J’ai également pu vivre d’autres moments forts : l’équipe de Saint-Etienne qui a rendu hommage à Lorette Charpy, blessée ; Céline Pitre (42 ans) qui a remis le justaucorps avec sa fille et son papa dans les gradins pour permettre à son club (Beaucaire) de matcher, je ne sais pas si beaucoup l’aurait fait ; le fait que Claire Pontlevoy ait été associée à la victoire d’Avoine ; la présence toujours forte de Clara Beugnon et Camille Bahl dans l’équipe de Combs-La-Ville ; la présence d’Anne Kuhm dans l’organisation ; les gens heureux de se retrouver et l’accueil que j’ai reçu de la part des juges et des entraîneurs qui ne savaient pas que je serais là. Cela m’a fait chaud au coeur. On avait l’habitude de se côtoyer très régulièrement et on était heureux de pouvoir enfin se parler en “vrai”.

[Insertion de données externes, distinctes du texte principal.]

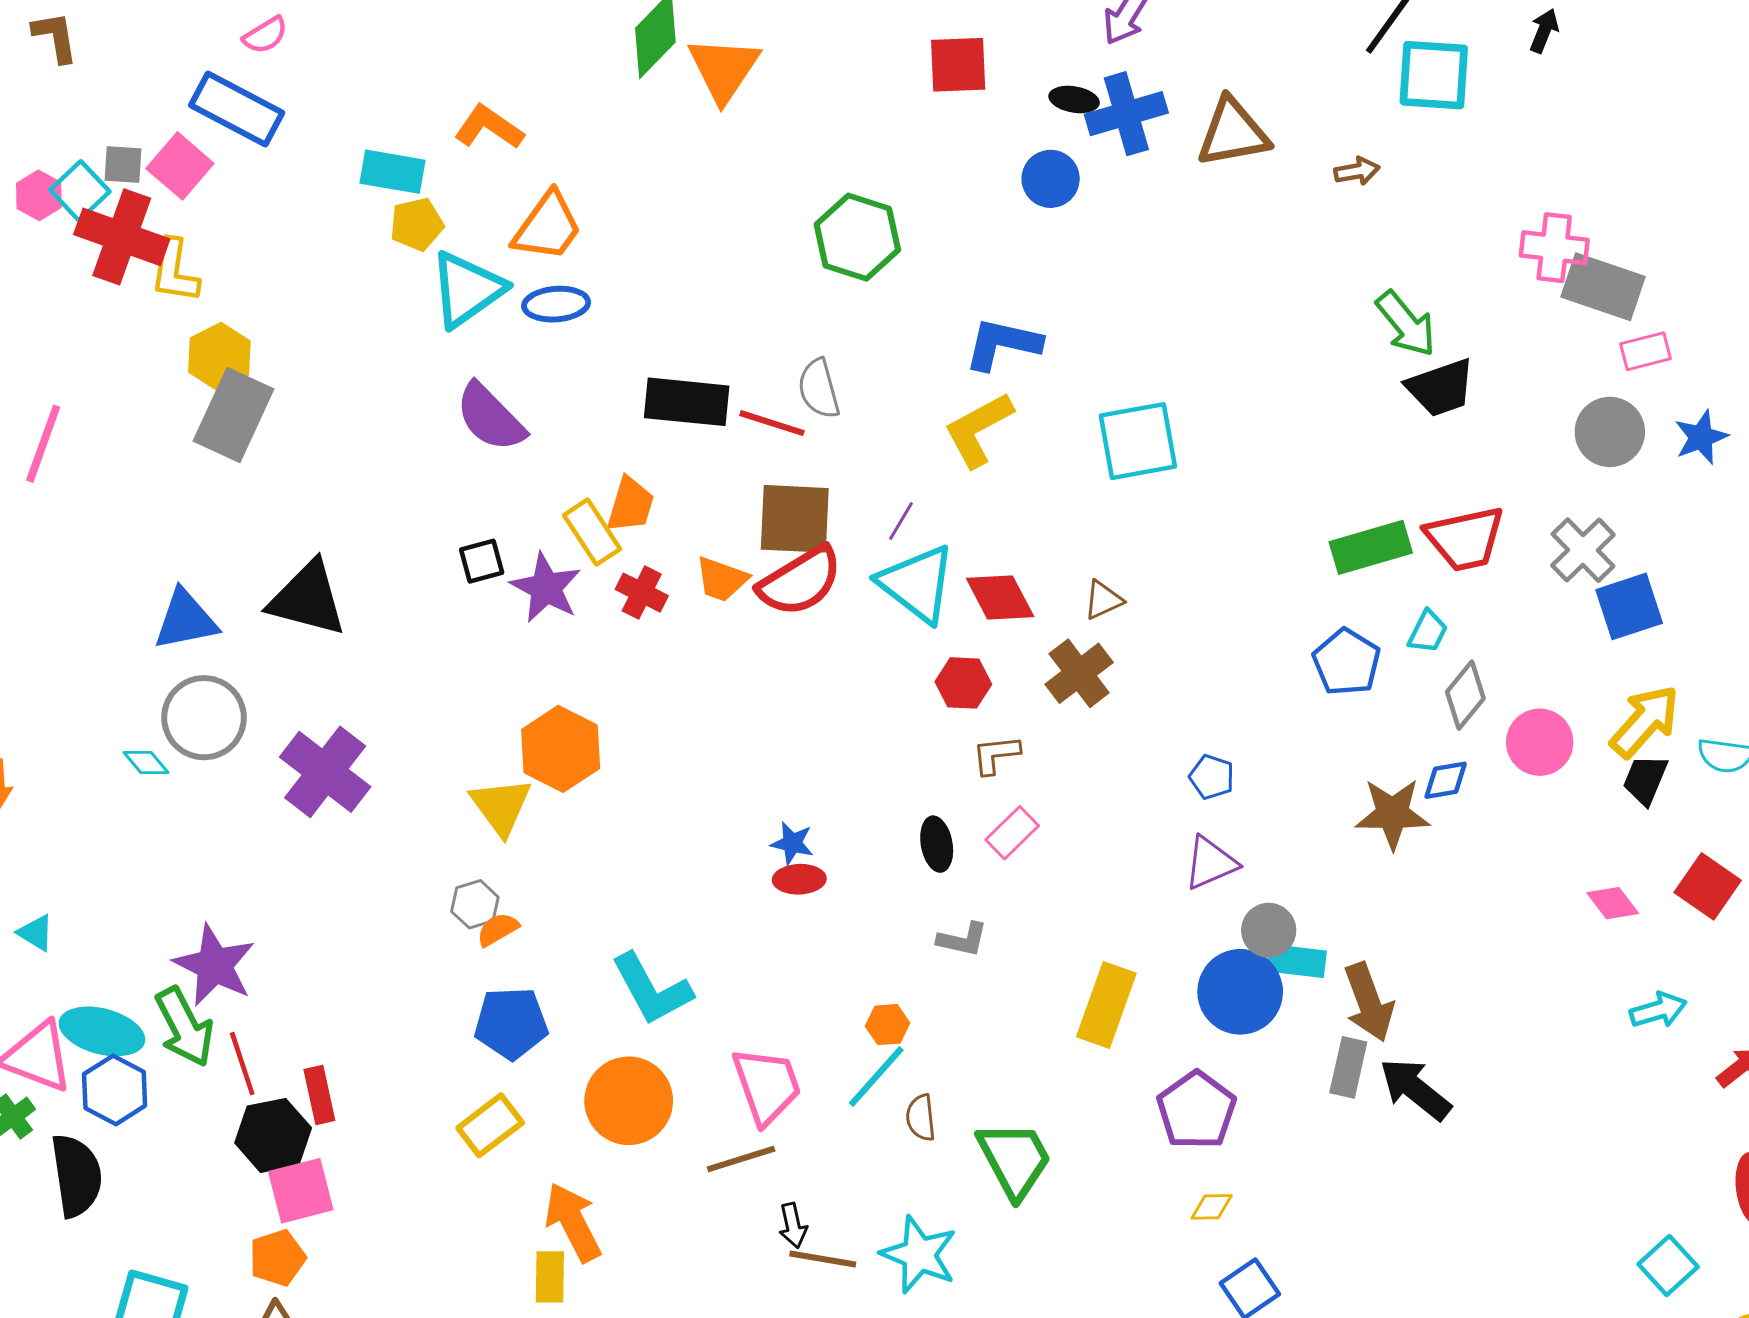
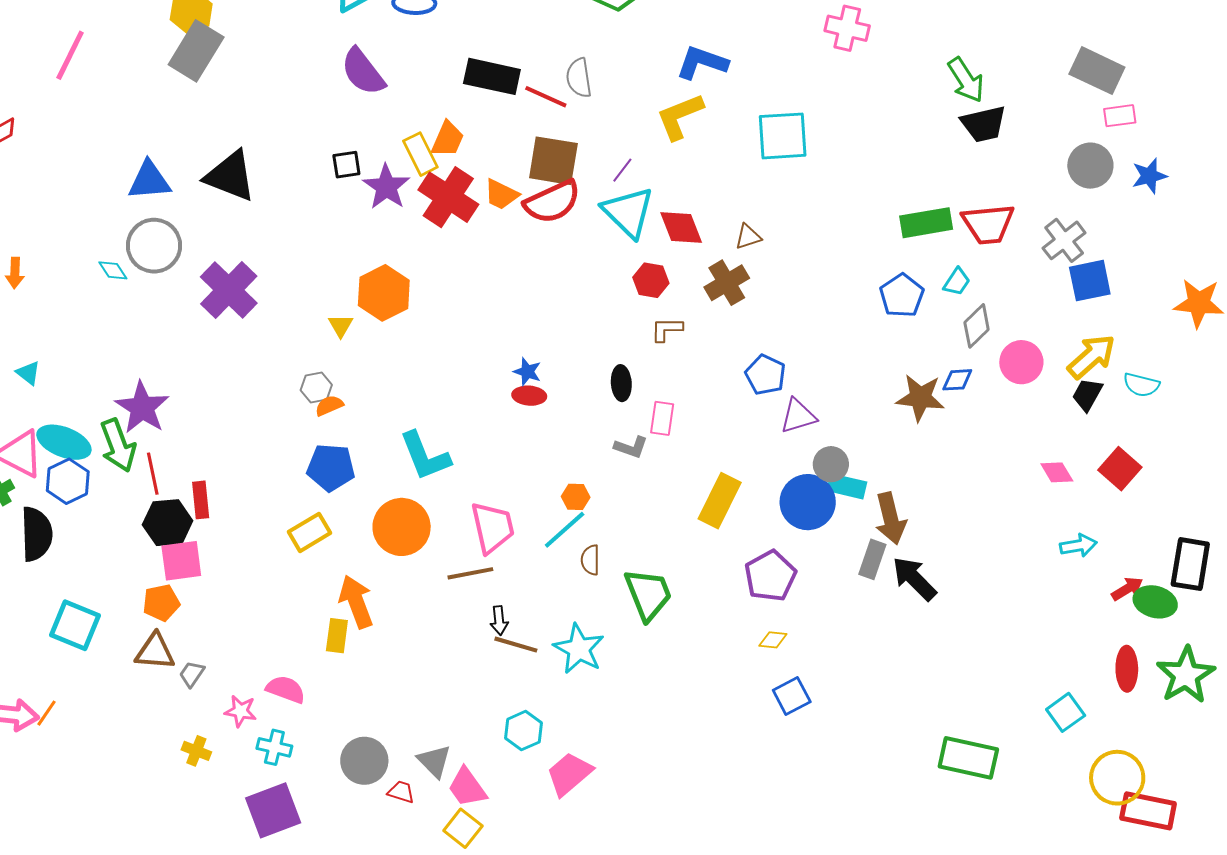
pink cross: (1554, 248) -> (847, 28), moved
red cross: (642, 593) -> (448, 197), size x1.8
blue pentagon: (1212, 777) -> (765, 375), moved, size x1.4
yellow triangle: (501, 806) -> (341, 326), size x0.6
pink rectangle: (1012, 833) -> (662, 418), moved, turned -44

On pourra dire “Le Top 12 2021, on y était !” Nous les juges, on est toujours un peu dans l’ombre. On était très heureux de remettre notre tailleur ajusté, de ressortir les stylos et le code de pointage pour partager ce moment suspendu.
Pour finir, je crois qu’il est important de remercier tous les clubs d’avoir joué le jeu jusqu’au bout malgré les embûches dues à la situation sanitaire. Il est important aussi de remercier tous les bénévoles du club organisateur de nous avoir accompagné durant le séjour.”